TASK STATEMENT: Find every line below with the string "фейрі" and pick it out.

Segment Start: MATERIAL PROVIDED

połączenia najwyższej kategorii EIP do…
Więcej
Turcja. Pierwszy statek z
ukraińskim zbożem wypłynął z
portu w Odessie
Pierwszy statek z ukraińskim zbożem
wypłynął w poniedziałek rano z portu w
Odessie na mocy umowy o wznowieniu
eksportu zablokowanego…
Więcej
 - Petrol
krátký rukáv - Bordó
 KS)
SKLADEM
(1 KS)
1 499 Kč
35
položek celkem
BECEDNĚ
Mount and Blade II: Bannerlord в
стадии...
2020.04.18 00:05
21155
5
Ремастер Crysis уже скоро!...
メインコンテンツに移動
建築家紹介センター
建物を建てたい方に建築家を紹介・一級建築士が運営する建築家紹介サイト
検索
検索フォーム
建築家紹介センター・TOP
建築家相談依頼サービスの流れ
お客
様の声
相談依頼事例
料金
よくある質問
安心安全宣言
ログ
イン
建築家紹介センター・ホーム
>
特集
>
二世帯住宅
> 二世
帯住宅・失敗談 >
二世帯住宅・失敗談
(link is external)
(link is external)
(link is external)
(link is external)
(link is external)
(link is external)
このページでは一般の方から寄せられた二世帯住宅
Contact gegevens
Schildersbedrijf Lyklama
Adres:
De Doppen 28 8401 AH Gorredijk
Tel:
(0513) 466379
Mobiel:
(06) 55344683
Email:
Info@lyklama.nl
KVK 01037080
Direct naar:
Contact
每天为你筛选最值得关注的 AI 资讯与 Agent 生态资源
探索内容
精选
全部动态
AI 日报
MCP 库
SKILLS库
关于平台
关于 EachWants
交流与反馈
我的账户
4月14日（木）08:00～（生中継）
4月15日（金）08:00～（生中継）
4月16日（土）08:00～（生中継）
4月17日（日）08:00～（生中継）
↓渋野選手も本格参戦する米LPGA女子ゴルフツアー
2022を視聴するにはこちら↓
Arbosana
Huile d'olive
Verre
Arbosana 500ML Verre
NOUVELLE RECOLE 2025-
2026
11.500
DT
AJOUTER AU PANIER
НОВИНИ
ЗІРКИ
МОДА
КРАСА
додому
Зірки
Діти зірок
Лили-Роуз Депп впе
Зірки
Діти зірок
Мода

Segment End: MATERIAL PROVIDED
Segment Start: MATERIAL PROVIDED

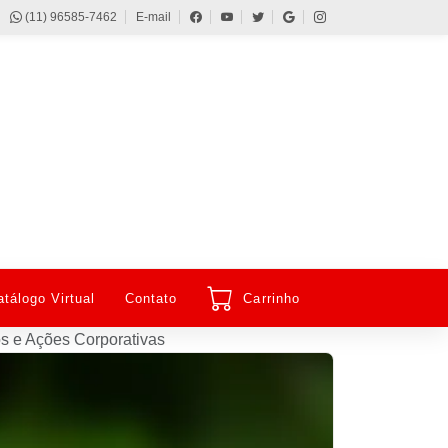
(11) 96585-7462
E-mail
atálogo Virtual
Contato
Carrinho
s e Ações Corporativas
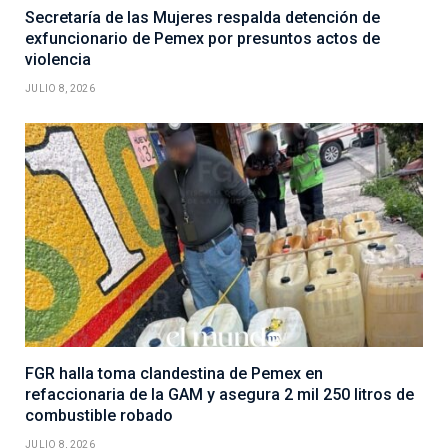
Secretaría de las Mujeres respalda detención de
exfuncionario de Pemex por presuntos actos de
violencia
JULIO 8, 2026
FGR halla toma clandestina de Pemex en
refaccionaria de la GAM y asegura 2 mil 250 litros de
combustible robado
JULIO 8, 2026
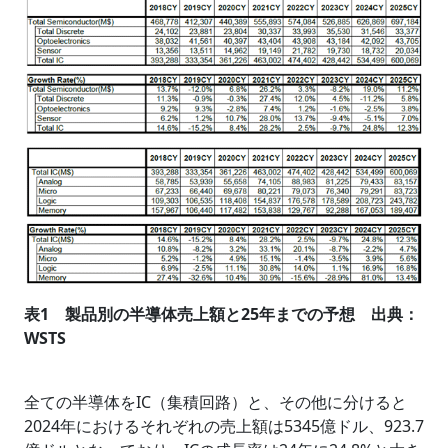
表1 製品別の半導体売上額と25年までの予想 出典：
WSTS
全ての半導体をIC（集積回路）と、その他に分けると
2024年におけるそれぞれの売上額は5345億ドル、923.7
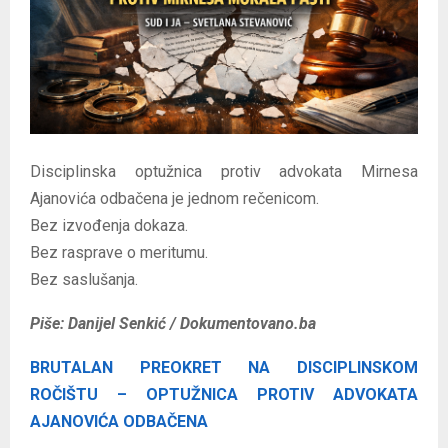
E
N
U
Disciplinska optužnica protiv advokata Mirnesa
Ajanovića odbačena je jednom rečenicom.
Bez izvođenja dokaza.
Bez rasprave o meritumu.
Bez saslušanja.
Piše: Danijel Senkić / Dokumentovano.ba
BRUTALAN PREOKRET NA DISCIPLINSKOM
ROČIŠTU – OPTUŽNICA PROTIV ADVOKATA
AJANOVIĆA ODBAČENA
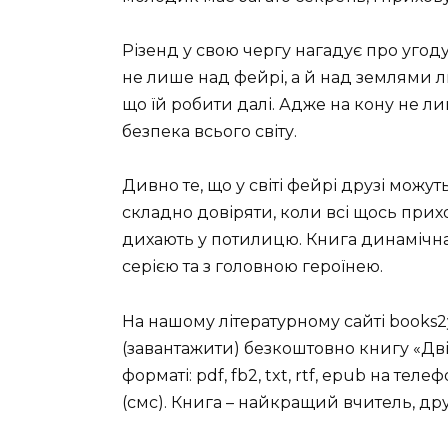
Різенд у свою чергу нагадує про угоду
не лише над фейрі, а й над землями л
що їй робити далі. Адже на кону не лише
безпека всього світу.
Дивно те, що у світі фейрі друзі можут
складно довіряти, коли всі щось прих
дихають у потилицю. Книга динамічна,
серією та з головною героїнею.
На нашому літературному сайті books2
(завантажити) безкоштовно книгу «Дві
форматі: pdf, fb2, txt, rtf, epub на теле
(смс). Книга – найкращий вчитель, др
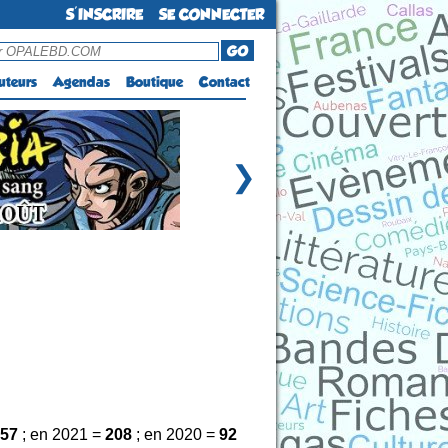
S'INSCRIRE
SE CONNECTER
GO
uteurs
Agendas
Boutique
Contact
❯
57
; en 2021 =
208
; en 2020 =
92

Segment End: MATERIAL PROVIDED

ANSWER AREA:
не лише над фейрі, а й над землями л
Дивно те, що у світі фейрі друзі можут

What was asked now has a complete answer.